Due to the large number of stocks available, it is almost impossible for traders to include all the individual stocks in their selection, so it is imperative to improve their screening knowledge before entering the stock market. Another reason is that the Forex markets have high leverage, which is suitable for short-term trading. Hence, traders only need to pay attention to the technical trends of the currency pairs.
However, in the stock market, there is a minimal mechanism for leveraged trading. Even US stocks only allow limited leverage of 2 times. Therefore, the stock market is naturally suitable for medium and long-term trading. Investors cannot thrive by only pay attention to the technical aspects since they need to understand the fundamental performance of the selected stocks.
Here’s how to pick stocks:
1. Choose the industry you are most familiar with or most interested in
Using simple classification methods, all companies in the world can be divided into the primary industry (agriculture), secondary industry (manufacturing), and tertiary industry (service industry). However, we cannot apply such a broad classification to actual investments because hundreds of stocks are under each category.
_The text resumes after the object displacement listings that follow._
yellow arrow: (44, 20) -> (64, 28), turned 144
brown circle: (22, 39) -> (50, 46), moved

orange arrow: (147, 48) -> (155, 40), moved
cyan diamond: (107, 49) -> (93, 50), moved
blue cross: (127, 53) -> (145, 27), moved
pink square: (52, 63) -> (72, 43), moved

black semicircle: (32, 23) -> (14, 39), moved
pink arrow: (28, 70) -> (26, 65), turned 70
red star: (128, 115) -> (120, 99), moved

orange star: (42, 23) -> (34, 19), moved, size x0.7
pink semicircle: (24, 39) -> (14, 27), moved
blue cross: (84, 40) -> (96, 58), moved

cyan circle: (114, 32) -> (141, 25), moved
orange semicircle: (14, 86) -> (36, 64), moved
We need to classify the industry in more detail.
Suppose you are part of the ground staff at an airport. In that case, you may have a much deeper understanding of the aviation industry than ordinary people, which implies that aerospace stocks may be the most suitable for you. If you are a bank employee, it is evident that you may have a deep understanding of the banking industry compared to other people; hence, banking stocks may be the most suitable for you. If you are an Internet practitioner, then e-commerce stocks may be the most ideal for you. However, many people are operating in specific industries, but they lack in-depth knowledge of their industry. In such cases, you need to find the industry you are most interested in and do in-depth research.
2. Select individual stocks and study the industry financial reports
After identifying an industry, you need to shift your attention to individual stocks, which is the key to stock selection. According to the principles of value investing, you need to conduct a comprehensive financial analysis of the listed companies you intend to trade. For beginners, you can look for free trading education online to get more information regarding the stock market.
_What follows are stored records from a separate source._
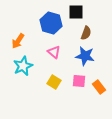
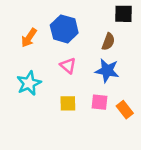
black square: (76, 12) -> (123, 14), moved
orange arrow: (18, 41) -> (29, 38), moved
yellow square: (54, 82) -> (68, 103), turned -32

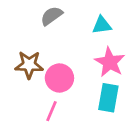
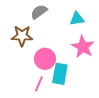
brown star: (29, 65) -> (22, 36), moved
cyan rectangle: (108, 98) -> (60, 74), moved

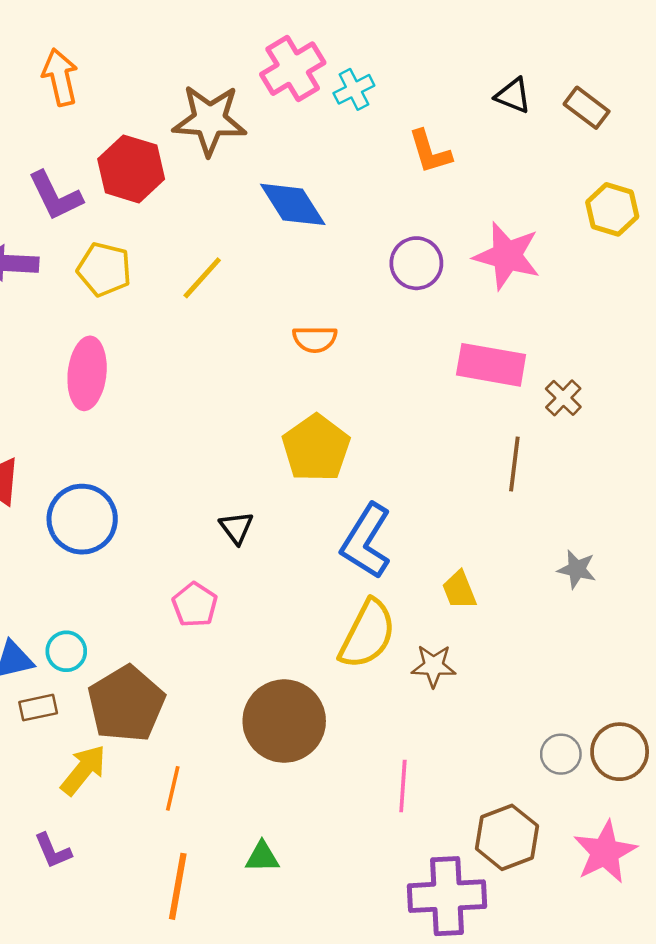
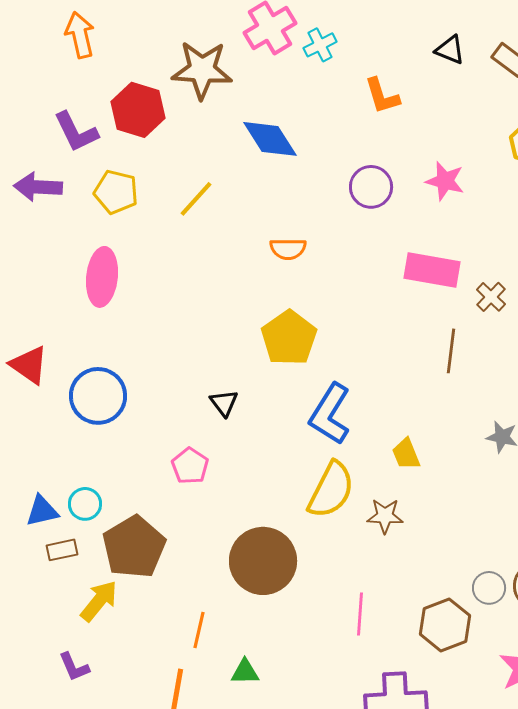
pink star: (507, 256) -> (445, 181), size x0.7
orange line: (173, 788) -> (199, 630), moved
brown hexagon: (507, 837) -> (445, 625), moved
Institutional investors must go deep into the listed company via a visit to understand its internal governance structures and employee status and then create a comprehensive evaluation of the firm. The most important aspect is how the company’s products are liked and used by consumers.
This is like choosing a restaurant for dinner in the evening. Past diners’ reviews could help you determine which restaurant is on the “must-eat list” and those you should avoid. The product always comes first; as long as the product is good enough, then you should turn your attention to the company’s financial statements.
Conversely, if a listed company’s products are substandard, no matter how great its financial statements are, there is a high chance it will not be successful long-term. A successful company must have a great product.
3. Spot the right time to invest and to take profits
Under normal circumstances, the products made by industry leaders are usually the best, but industry leaders also tend to be reluctant to change because of their monopoly position. After selecting a few stocks, don’t rush to buy because you will often find that stocks are overvalued. Research some trading strategies and spot the right time to make your investment decision.
In addition, investors should continue to track market news, focus on major influential events in the industry, and carefully analyse the economic cycle the industry is in. It’s always a great time to buy stocks when an industry is in a downturn, and the cycle is at the bottom.
For example, investment opportunities in the crude oil sector appeared when the pandemic was most severe from March to May 2020. At that time, there were extreme conditions marked by negative oil prices, and few people had enough psychological determination to buy stocks of listed crude oil companies.